Demographic and socioeconomic factors. Self-reported age in years (18–34, 35–49, 50–64, or ≥65), marital status (married, never married, or other), military veteran status (yes or no), education level (≤high school graduate, or some college and above), annual household income (<$15,000, $15,000 to <$25,000, $25,000 to <$35,000, $35,000 to <$50,000, or ≥$50,000), consistent access to health provider (yes or no), routine annual checkup in the past 12 months (yes or no), race/ethnicity (white non-Hispanic, black non-Hispanic, Hispanic, or other), and sex. Data were also analyzed by geographic regions according to the 9 US Census Bureau designations:[16] Northeast (New England division and Middle Atlantic division); Midwest (East North Central division and West North Central division); South (South Atlantic division, East South Central division, and West South Central division); and West (Mountain division and Pacific division) (for detailed list of states included in each division see https://www2.census.gov/geo/pdfs/maps-data/maps/reference/us_regdiv.pdf).

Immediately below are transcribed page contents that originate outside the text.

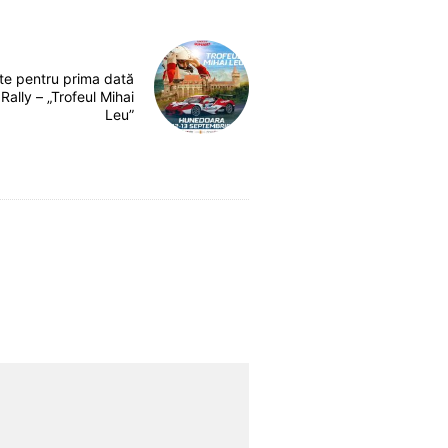
te pentru prima dată
ally – „Trofeul Mihai
Leu”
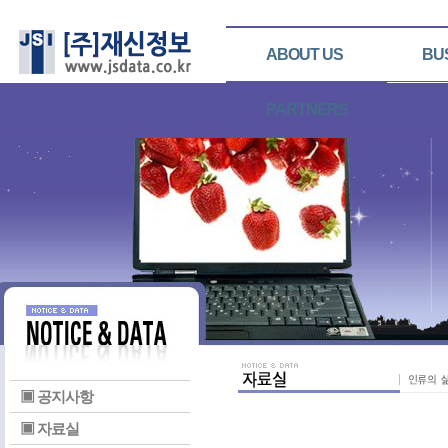
ABOUT US
BU
PARTNERS
▣ 공지사항
▣ 자료실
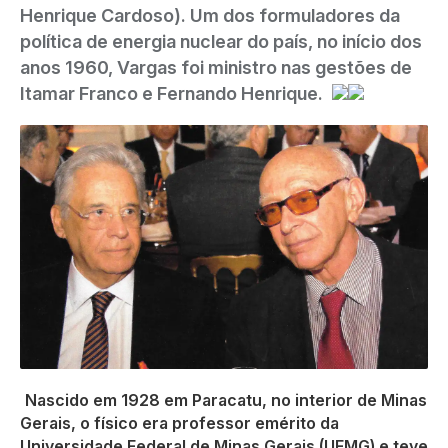
Henrique Cardoso). Um dos formuladores da
política de energia nuclear do país, no início dos
anos 1960, Vargas foi ministro nas gestões de
Itamar Franco e Fernando Henrique.
Nascido em 1928 em Paracatu, no interior de Minas
Gerais, o físico era professor emérito da
Universidade Federal de Minas Gerais (UFMG) e teve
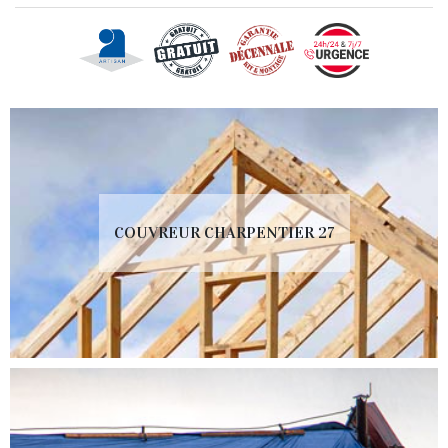
COUVREUR CHARPENTIER 27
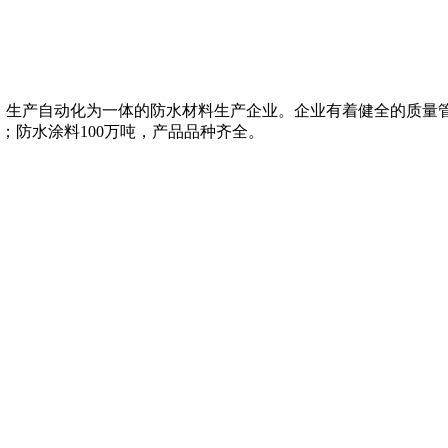
、生产自动化为一体的防水材料生产企业。企业有着健全的质量
米；防水涂料100万吨，产品品种齐全。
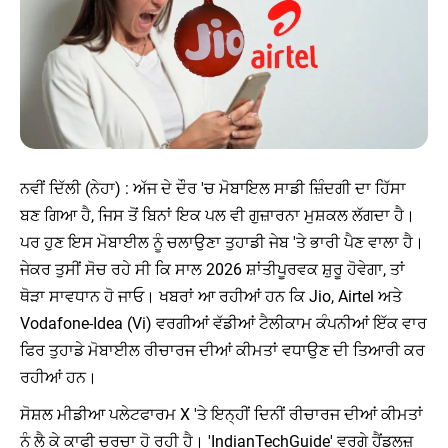
ਨਵੀਂ ਦਿੱਲੀ (ਨੇਹਾ) : ਅੱਜ ਦੇ ਦੌਰ 'ਚ ਮੋਬਾਇਲ ਸਾਡੀ ਜ਼ਿੰਦਗੀ ਦਾ ਹਿੱਸਾ
ਬਣ ਗਿਆ ਹੈ, ਜਿਸ ਤੋਂ ਬਿਨਾਂ ਇਕ ਪਲ ਵੀ ਗੁਜ਼ਾਰਨਾ ਮੁਸ਼ਕਲ ਲੱਗਦਾ ਹੈ।
ਪਰ ਹੁਣ ਇਸ ਮੋਬਾਈਲ ਨੂੰ ਚਲਾਉਣਾ ਤੁਹਾਡੀ ਜੇਬ 'ਤੇ ਭਾਰੀ ਪੈਣ ਵਾਲਾ ਹੈ।
ਜੇਕਰ ਤੁਸੀਂ ਸੋਚ ਰਹੇ ਸੀ ਕਿ ਸਾਲ 2026 ਸ਼ਾਂਤੀਪੂਰਵਕ ਸ਼ੁਰੂ ਹੋਵੇਗਾ, ਤਾਂ
ਥੋੜਾ ਸਾਵਧਾਨ ਹੋ ਜਾਓ। ਖਬਰਾਂ ਆ ਰਹੀਆਂ ਹਨ ਕਿ Jio, Airtel ਅਤੇ
Vodafone-Idea (Vi) ਵਰਗੀਆਂ ਵੱਡੀਆਂ ਟੈਲੀਕਾਮ ਕੰਪਨੀਆਂ ਇੱਕ ਵਾਰ
ਫਿਰ ਤੁਹਾਡੇ ਮੋਬਾਈਲ ਰੀਚਾਰਜ ਦੀਆਂ ਕੀਮਤਾਂ ਵਧਾਉਣ ਦੀ ਤਿਆਰੀ ਕਰ
ਰਹੀਆਂ ਹਨ।
ਸੋਸ਼ਲ ਮੀਡੀਆ ਪਲੇਟਫਾਰਮ X 'ਤੇ ਇਨ੍ਹੀਂ ਦਿਨੀਂ ਰੀਚਾਰਜ ਦੀਆਂ ਕੀਮਤਾਂ
ਨੂੰ ਲੈ ਕੇ ਕਾਫੀ ਚਰਚਾ ਹੋ ਰਹੀ ਹੈ। 'IndianTechGuide' ਵਰਗੇ ਹੈਂਡਲਜ਼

Health variables. Self-reported body mass index (BMI) was stratified into 4 categories: underweight (BMI <18.5 kg/m2 [weight in kg divided by height in m2]), normal weight (BMI, 18.5–24.9), overweight (BMI 25.0–30.0), or obese (BMI >30.0). Other variables were general health condition (excellent/very good, good/fair, or poor); limited activity because of physical, mental, or emotional health (yes or no); and ever diagnosed with any of the following health conditions (yes or no): arthritis (eg, rheumatoid arthritis, gout, lupus, fibromyalgia), depressive disorder, asthma, chronic obstructive pulmonary disease (COPD) or pulmonary disease, kidney disease, cancer, or cardiovascular disease (CVD) (including chronic heart disease, heart attack, and stroke).

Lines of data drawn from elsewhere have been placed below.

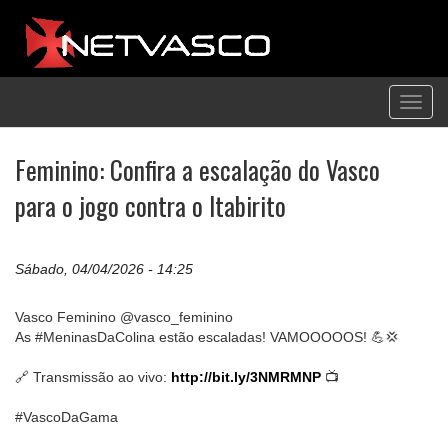
Toggl
navig
Feminino: Confira a escalação do Vasco
para o jogo contra o Itabirito
Sábado, 04/04/2026 - 14:25
Vasco Feminino @vasco_feminino
As #MeninasDaColina estão escaladas! VAMOOOOOS! 💪💢
🔗 Transmissão ao vivo:
http://bit.ly/3NMRMNP
📺
#VascoDaGama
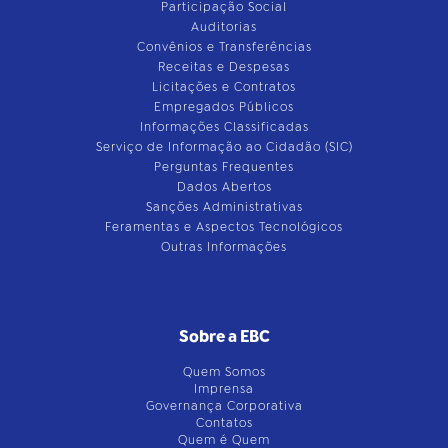
Participação Social
Auditorias
Convênios e Transferências
Receitas e Despesas
Licitações e Contratos
Empregados Públicos
Informações Classificadas
Serviço de Informação ao Cidadão (SIC)
Perguntas Frequentes
Dados Abertos
Sanções Administrativas
Feramentas e Aspectos Tecnológicos
Outras Informações
Sobre a EBC
Quem Somos
Imprensa
Governança Corporativa
Contatos
Quem é Quem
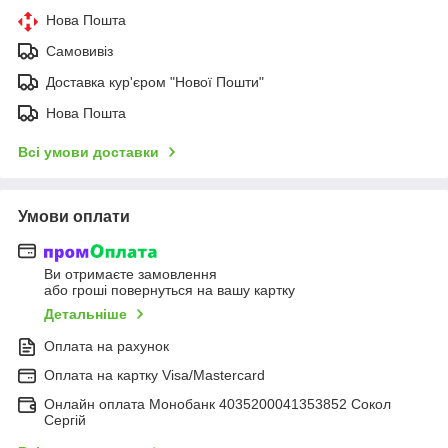
Нова Пошта
Самовивіз
Доставка кур'єром "Нової Пошти"
Нова Пошта
Всі умови доставки
Умови оплати
Ви отримаєте замовлення
або гроші повернуться на вашу картку
Детальніше
Оплата на рахунок
Оплата на картку Visa/Mastercard
Онлайн оплата Монобанк 4035200041353852 Сокол
Сергій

Lifestyle variables. Binary questions (yes or no) included smoking (100 or more cigarettes in lifetime), habitual drinking (men >14 drinks/week, women >7 drinks/week), and habitual exercise (any physical activity or exercise other than daily work-related routine in the past 30 days).

Statistical Analysis

Descriptive and univariate analyses of the study population, prediabetes, and diabetes were conducted for all variables (P < .05 to assess significance). BRFSS weighting was used to adjust for differences in noncoverage and nonresponse in the sample to produce more generalizable estimates.[17] Weighted multivariable logistic regression controlling for demographic, health, and lifestyle variables was used to obtain weighted and adjusted odds ratios (AORs) and 95% confidence intervals (CIs) for each variable with respect to prediabetes and diabetes. A multicollinearity assessment, using a variance inflation factor, was performed, with values 4 and above indicating collinearity. Fisher scoring algorithm was used to calculate maximum likelihood and identify the most influential factors in diabetes and prediabetes. Statistical analysis and data management were performed by using SAS software, version 9.4 (SAS Institute, Inc.).